# Window Pruning Debug Notebook

This notebook tests the window pruning approach step by step for debugging.

In [None]:
import os

# Device selection
os.environ["CUDA_DEVICE_ORDER"] = 'PCI_BUS_ID'
i = 0  # device number to use
os.environ["CUDA_VISIBLE_DEVICES"] = f'{i}'

import torch
import sys
sys.path.append('../..')

from src.pruninghealing import Trainer, DatasetLoader, WindowPruner
from src.pruninghealing.utils import load_model_and_tokenizer, calculate_perplexity, get_model_layers
from src.pruninghealing.logger import Logger

print(f'Using GPU device {i}: {torch.cuda.get_device_name(0)}' if torch.cuda.is_available() else 'Using CPU')

## Load Model and Dataset

In [None]:
# Configuration
MODEL_PATH = "../checkpoints/tinyllama"  # Change to your model
WORKSPACE = "../../workspace/window_debug"
WINDOW_SIZE = 3

# Load model and tokenizer
print("Loading model...")
model, tokenizer = load_model_and_tokenizer(MODEL_PATH)

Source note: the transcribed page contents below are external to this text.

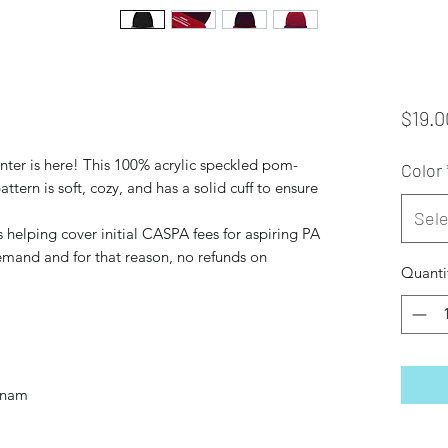
$19.0
inter is here! This 100% acrylic speckled pom-
Color
ern is soft, cozy, and has a solid cuff to ensure 
Sele
 helping cover initial CASPA fees for aspiring PA 
mand and for that reason, no refunds on 
Quanti
tnam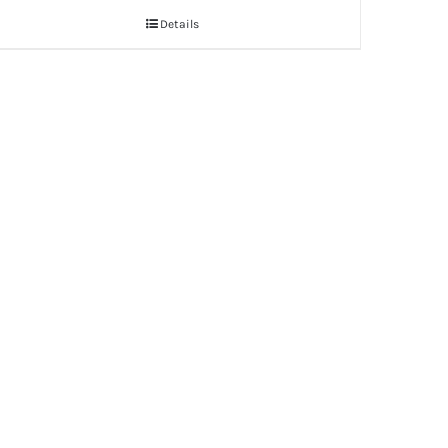
Details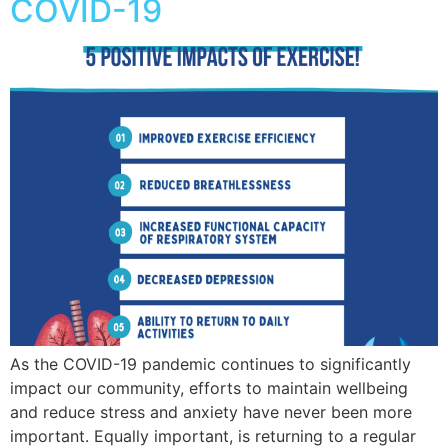
COVID-19
As the COVID-19 pandemic continues to significantly
impact our community, efforts to maintain wellbeing
and reduce stress and anxiety have never been more
important. Equally important, is returning to a regular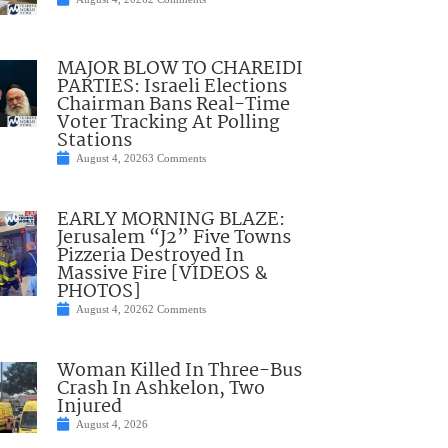
MAJOR BLOW TO CHAREIDI
PARTIES: Israeli Elections
Chairman Bans Real-Time
Voter Tracking At Polling
Stations
August 4, 2026
3 Comments
EARLY MORNING BLAZE:
Jerusalem “J2” Five Towns
Pizzeria Destroyed In
Massive Fire [VIDEOS &
PHOTOS]
August 4, 2026
2 Comments
Woman Killed In Three-Bus
Crash In Ashkelon, Two
Injured
August 4, 2026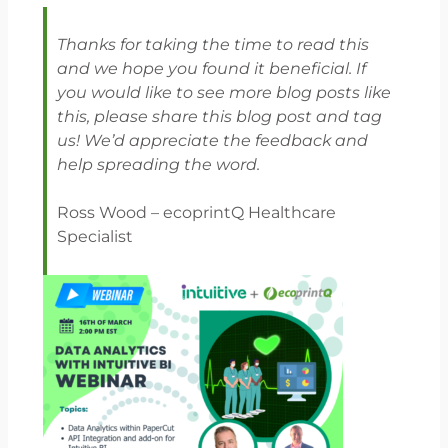
Thanks for taking the time to read this
and we hope you found it beneficial. If
you would like to see more blog posts like
this, please share this blog post and tag
us! We’d appreciate the feedback and
help spreading the word.
Ross Wood – ecoprintQ Healthcare
Specialist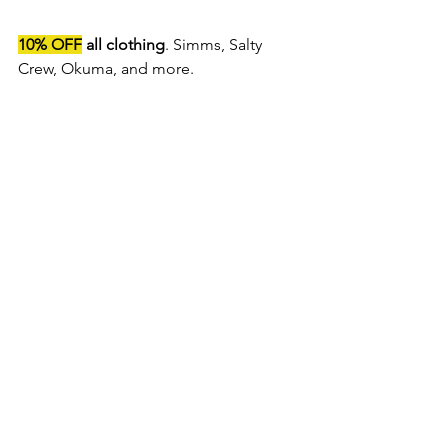
10% OFF
 all clothing
. Simms, Salty 
Crew, Okuma, and more. 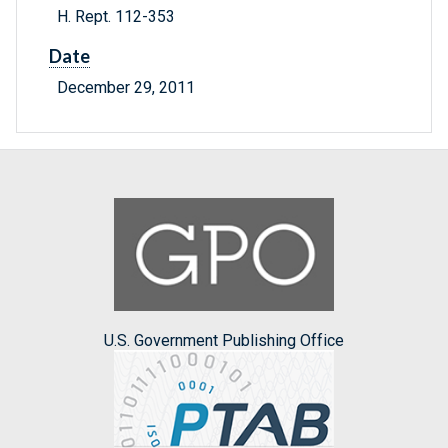
H. Rept. 112-353
Date
December 29, 2011
U.S. Government Publishing Office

print(f"Model loaded: {get_model_layers(model)} layers")
print(f"Model type: {model.config.model_type}")

In [None]:
# Load dataset
print("Loading dataset...")
dataset_loader = DatasetLoader(tokenizer)
dataset_loader.load_wikitext(train_size=500, eval_size=50)  # Small for debugging

print(f"Dataset loaded: {len(dataset_loader.train_dataset)} train, {len(dataset_loader.eval_dataset)} eval")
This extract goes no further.